╔══

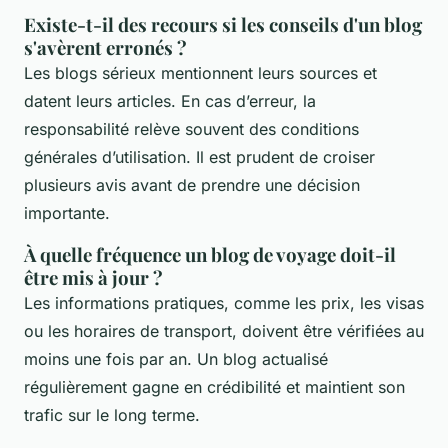
Existe-t-il des recours si les conseils d'un blog
s'avèrent erronés ?
Les blogs sérieux mentionnent leurs sources et
datent leurs articles. En cas d’erreur, la
responsabilité relève souvent des conditions
générales d’utilisation. Il est prudent de croiser
plusieurs avis avant de prendre une décision
importante.
À quelle fréquence un blog de voyage doit-il
être mis à jour ?
Les informations pratiques, comme les prix, les visas
ou les horaires de transport, doivent être vérifiées au
moins une fois par an. Un blog actualisé
régulièrement gagne en crédibilité et maintient son
trafic sur le long terme.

╚══

Please set down every line of the listing verbatim, excluding its pictures.

Existe-t-il des recours si les conseils d'un blog
s'avèrent erronés ?
Les blogs sérieux mentionnent leurs sources et
datent leurs articles. En cas d’erreur, la
responsabilité relève souvent des conditions
générales d’utilisation. Il est prudent de croiser
plusieurs avis avant de prendre une décision
importante.
À quelle fréquence un blog de voyage doit-il
être mis à jour ?
Les informations pratiques, comme les prix, les visas
ou les horaires de transport, doivent être vérifiées au
moins une fois par an. Un blog actualisé
régulièrement gagne en crédibilité et maintient son
trafic sur le long terme.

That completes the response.